OPELIKA, AL (WTVM) - Administrators at Opelika's Southern Union Community Collage took a major step this week towards providing a healthier and cleaner campus for students, staff and visitors.

This week Southern Union Students returned to class for fall semester to a tobacco free campus. That means no smoking, chewing tobacco or using e-cigarettes. For a few weeks, you will be warned if you are caught using tobacco on campus.  After the grace period, violators will face a $25  fine.

Bright blue and yellow balloons draw attention to the Tobacco and Smoke Free signs along Southern Union's Campus. The students on campus are thankful for the change.

"I think it's a good thing, I saw someone smoking and they threw the cigarette in the bush and I thought Lord Jesus a fire, but it is a good thing, smoke gets in your lungs and I like my lungs, it's a real good thing," said Kyle Robinson, SU Student.

"There were cigarette butts everywhere, it was really nasty it was the one thing I didn't like about Southern Union," said student Brittany Wilson.

Southern Union's President and administrators have worked for two years to bring their tobacco free vision to live.
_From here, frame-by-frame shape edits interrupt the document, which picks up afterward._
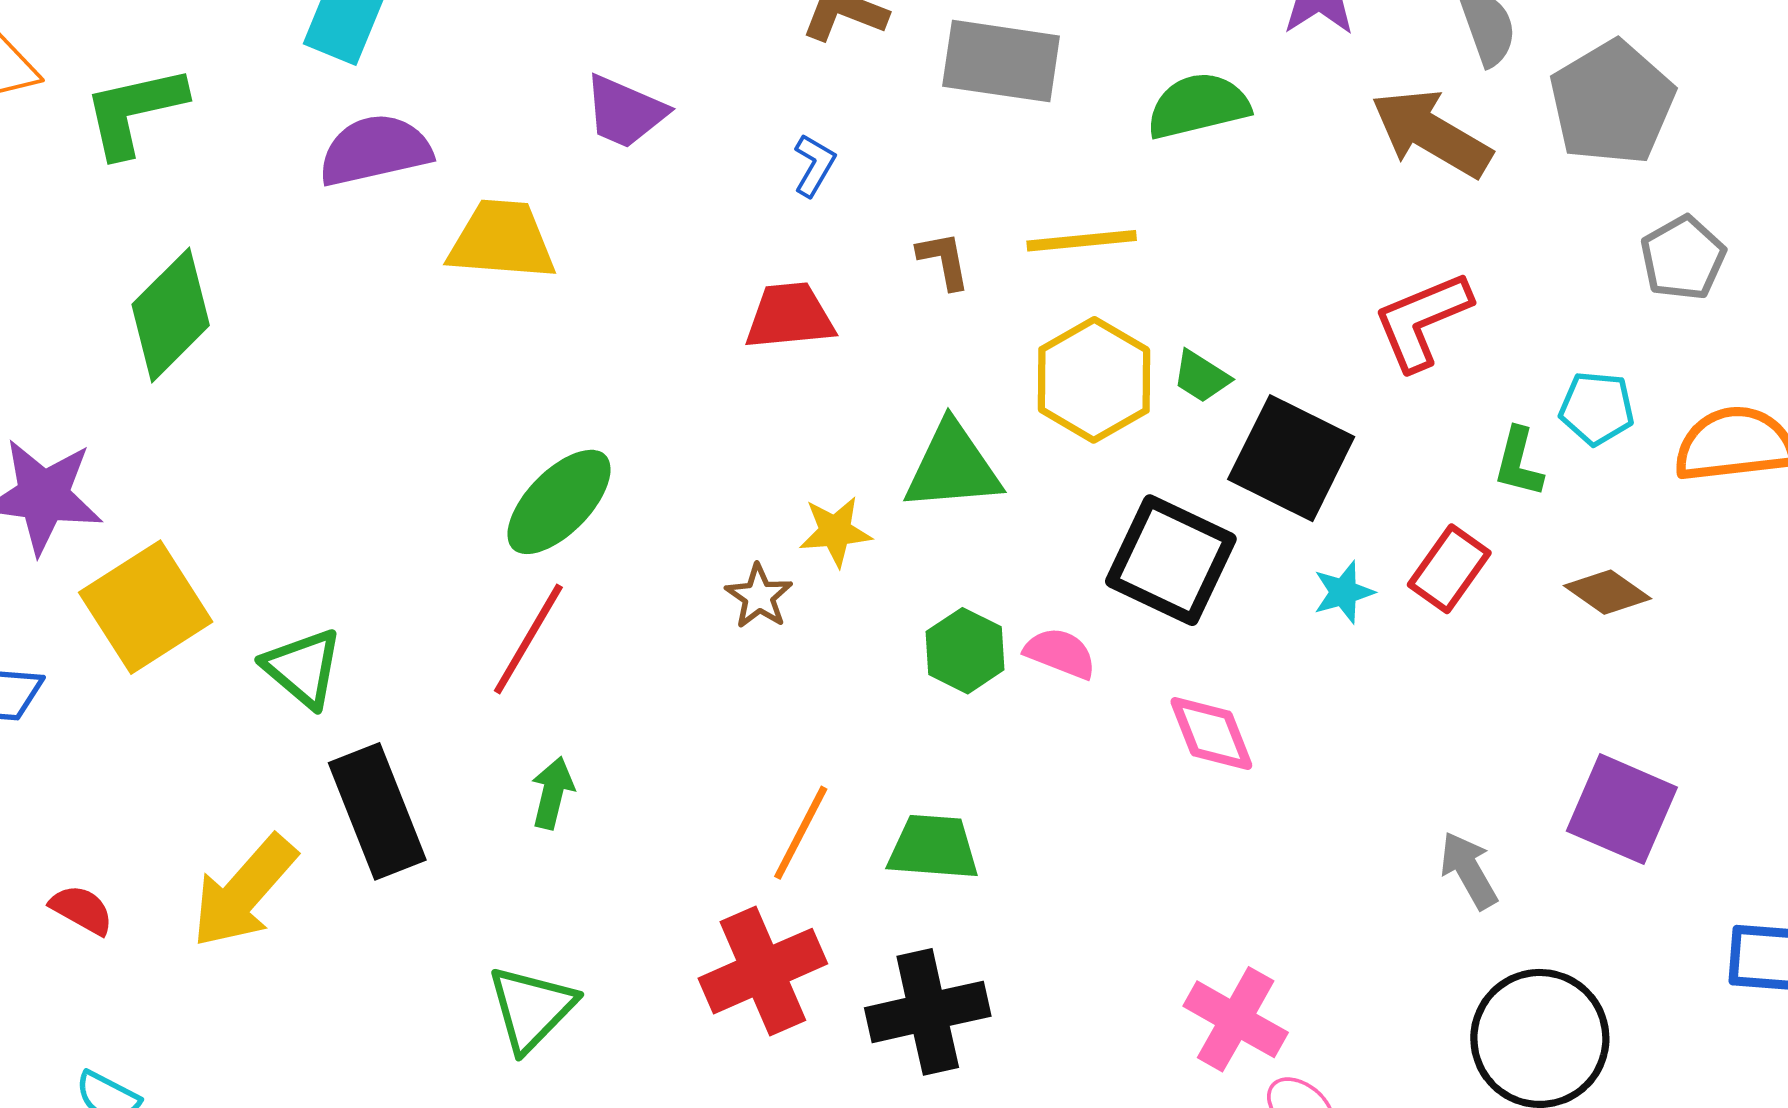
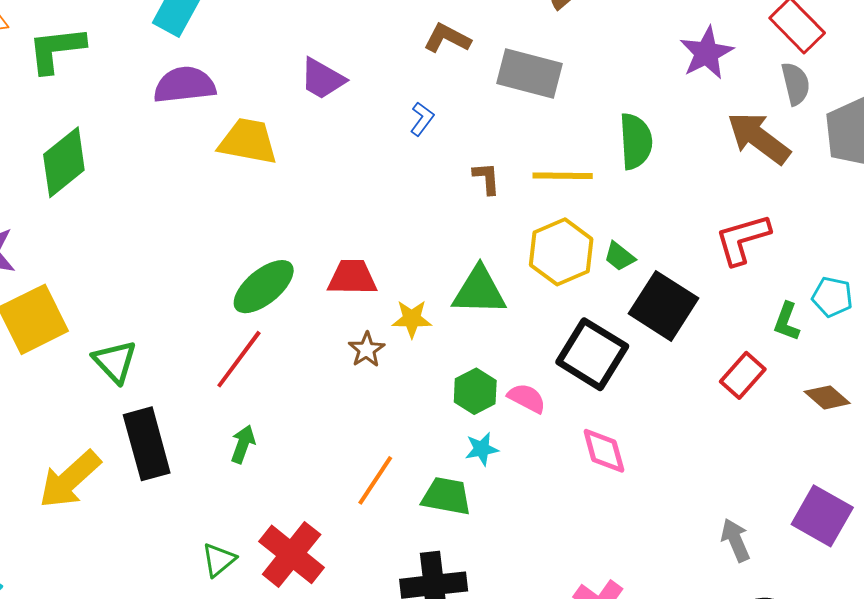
green semicircle: (1198, 106) -> (636, 141), moved, turned 94
red trapezoid: (790, 316) -> (352, 277), moved
cyan star: (1344, 592) -> (482, 449), moved
red cross: (763, 971) -> (292, 554), moved, turned -34
green triangle: (531, 1008) -> (219, 560), size x0.7

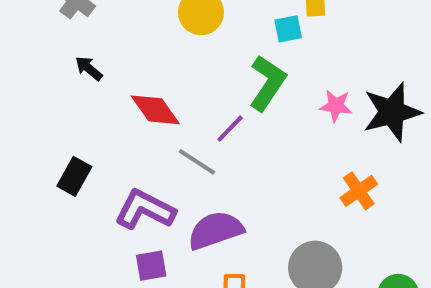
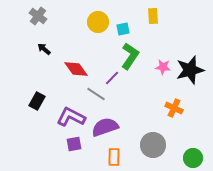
cyan square: (288, 29) -> (123, 29), moved
orange cross: (359, 191) -> (174, 108), turned -30

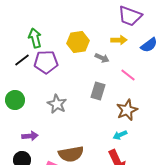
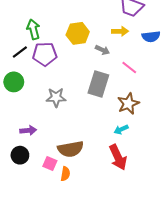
blue semicircle: (149, 45) -> (151, 37), turned 30
gray rectangle: (98, 91) -> (98, 84), size x1.4
green circle: (15, 100) -> (14, 82), moved
gray star: (57, 104) -> (56, 97), turned -30

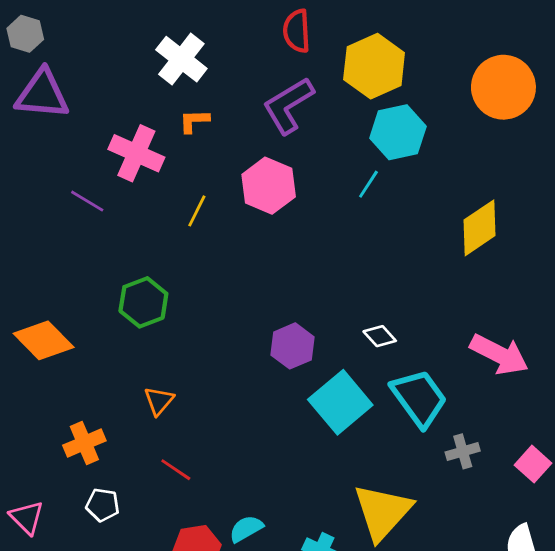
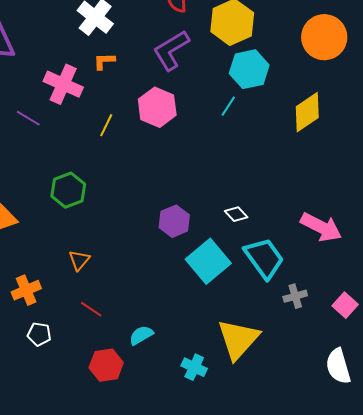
yellow diamond: (480, 228) -> (307, 112), moved
cyan semicircle: (246, 529) -> (141, 335), moved

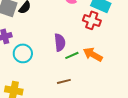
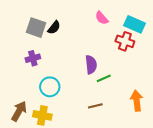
cyan circle: (23, 53) -> (50, 87), moved
orange arrow: (93, 54) -> (137, 101), moved, turned 54

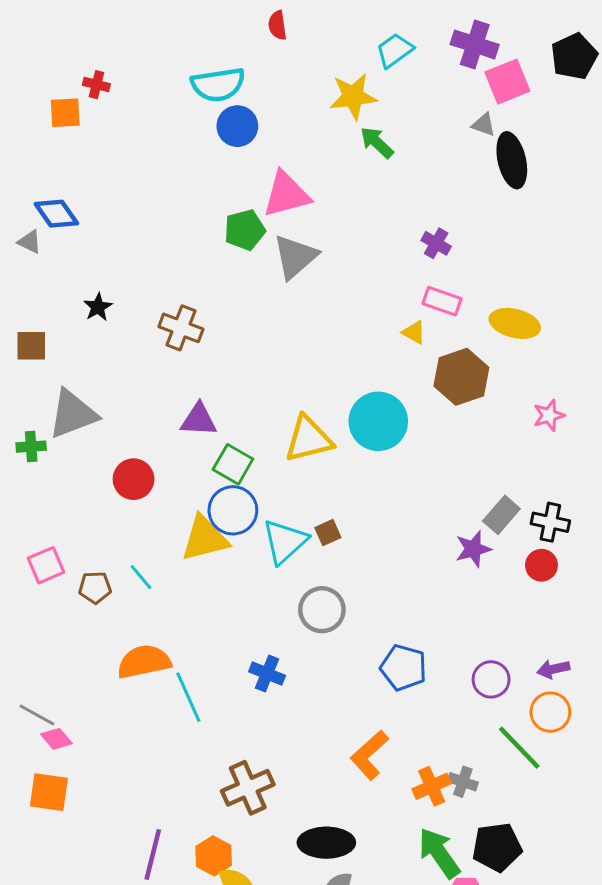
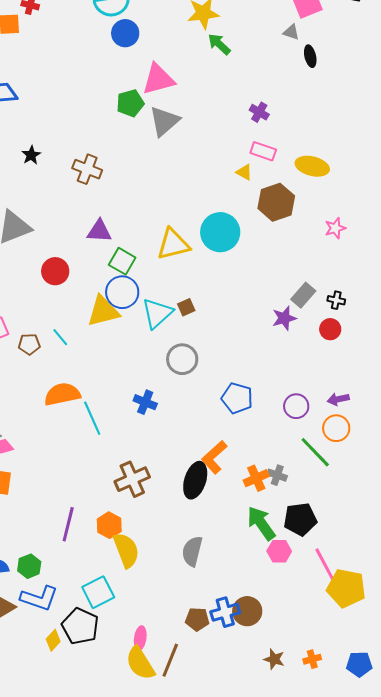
black ellipse: (512, 160) -> (310, 56), size x0.6
black cross: (550, 522) -> (336, 300), size x0.7
black ellipse: (326, 843) -> (195, 480), moved, turned -72

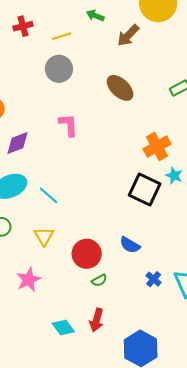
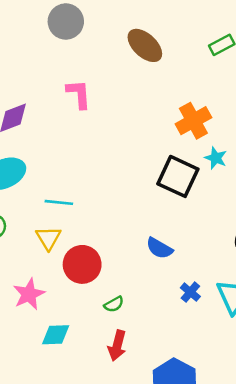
cyan line: (49, 195) -> (59, 202), moved, turned -35
red circle: (87, 254) -> (82, 264), moved
green semicircle: (99, 280) -> (114, 304), moved
cyan diamond: (63, 328) -> (56, 335), moved, turned -55

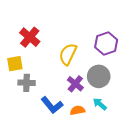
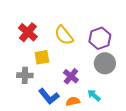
yellow semicircle: (68, 54) -> (64, 35), moved, turned -65
yellow square: (15, 64) -> (42, 57), moved
gray circle: (99, 76) -> (105, 63), moved

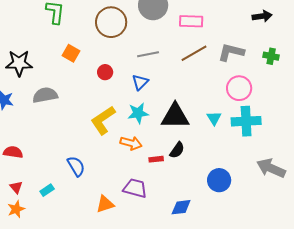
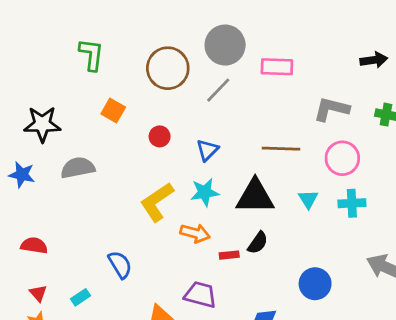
brown line: (194, 53) -> (281, 149), moved, turned 32
gray line: (148, 54) -> (218, 90), moved, turned -35
cyan cross: (246, 121) -> (352, 203), size x0.7

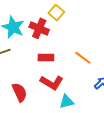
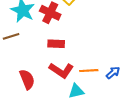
orange line: (83, 58) -> (89, 71), moved, turned -42

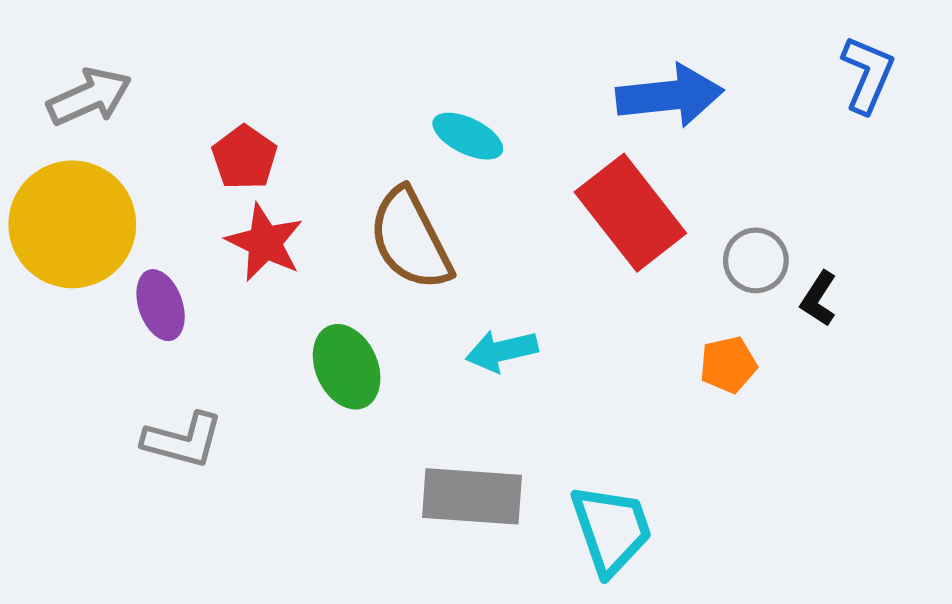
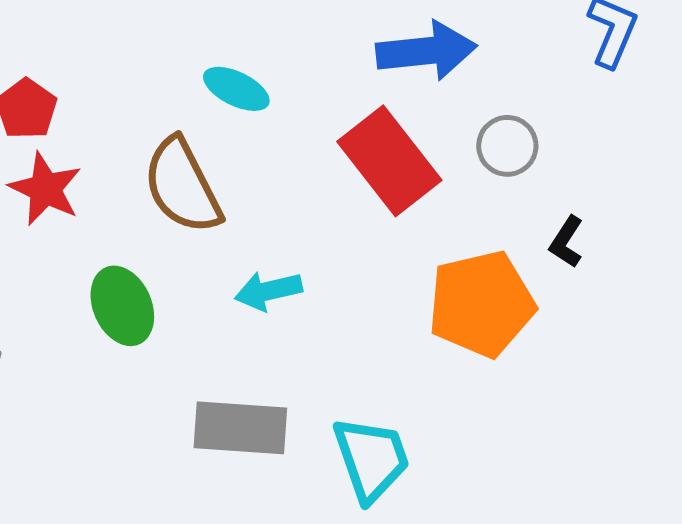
gray circle: (756, 260) -> (507, 146), moved
orange pentagon: (728, 365) -> (481, 304), size x2.0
Around 74 percent of students, faculty and staff were in favor of the ban.

Smoking kills more Americans than alcohol, car crashes, AIDS-related deaths,fires, heroin, cocaine, homicide and suicide combined. Tobacco use is the leading cause of preventable death. Tobacco free policies also reduce health and maintenance costs for collages.  

As of July 1, there are more than 1,500 smoke-free campuses in the United States. More than one thousand campuses are smoke free and tobacco free. More than 700 campus's,  including Southern Union,  prohibit the use of cigarettes, all forms of tobacco along with electronic cigarettes.

Southern Union decided to ban e-cigarettes because they say the jury is still out on the health ramifications.
Southern Union officials say a smoke free campus encourages students to not start or even quit tobacco use. Studies show that tobacco use peaks from 18 to 25 years of age and college attendance can be a turning point in choosing not to use tobacco.